JERRY FALWELL: The ACLU's got to take a lot of blame for this.
PAT ROBERTSON: Well, yes.
JERRY FALWELL: And, I know that I'll hear from them for this. But, throwing God out successfully with the help of the federal court system, throwing God out of the public square, out of the schools. The abortionists have got to bear some burden for this because God will not be mocked. And when we destroy 40 million little innocent babies, we make God mad.
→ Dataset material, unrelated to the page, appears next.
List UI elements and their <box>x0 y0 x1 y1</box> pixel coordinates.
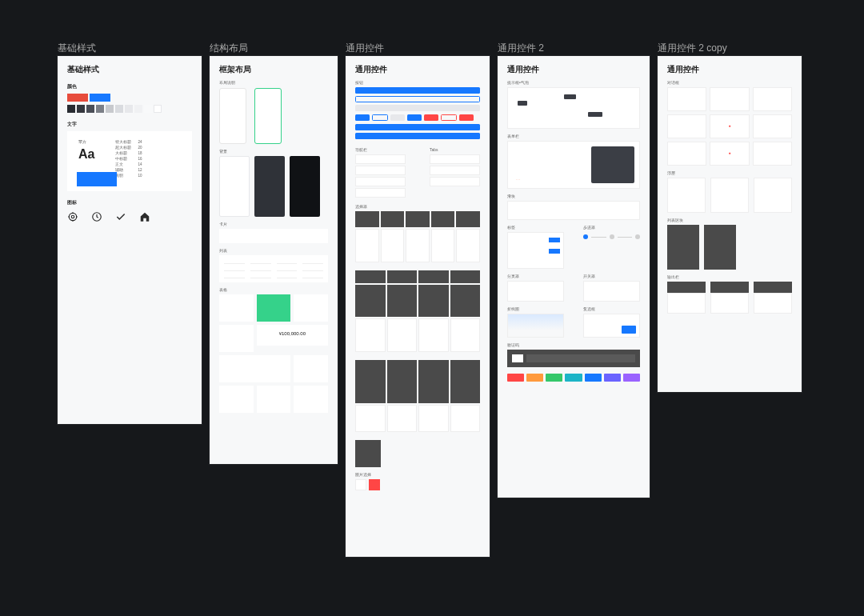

I really believe that the pagans, and the abortionists, and the feminists, and the gays and the lesbians who are actively trying to make that an alternative lifestyle, the ACLU, People For the American Way - all of them who have tried to secularize America - I point the finger in their face and say "you helped this happen."
Other Fundamentalists like Fred Phelps (the infamous perveyor of hatred against gays and lesbians) represent the bottom of the slippery slope -- Phelps's Westboro Baptist Church has picketed the funerals of fallen American soldiers, claiming that their deaths in Iraq are punishment from God for American tolerance towards homosexuality.
However, the Fundamentalists err when they draw from the Bible the idea that God punishes the individuals of a nation for the mistakes of its leaders, or the sons for the sins of their father. In the Bible there is a progression of belief that shows that the Jews' beliefs on this matter changed over time. By the time of Ezekiel, it had changed considerably:
[Ezekiel 18:19] "Yet you ask, 'Why does the son not share the guilt of his father?' Since the son has done what is just and right and has been careful to keep all my decrees, he will surely live.
[20] The soul who sins is the one who will die. The son will not share the guilt of the father, nor will the father share the guilt of the son. The righteousness of the righteous man will be credited to him, and the wickedness of the wicked will be charged against him.
While there are some statements attributed to Jesus which may confuse the matter (cf. Matthew 11:20-24), overall both Jesus and Paul seem to hold Ezekiel's conception of guilt and of salvation. So for Fundamentalists like Falwell, Robertson, and Phelps to quote the ancient attitude of collective punishment as "the Lord's righteousness" is not compatible with the more modern thought of Ezekiel, Jesus, and Paul.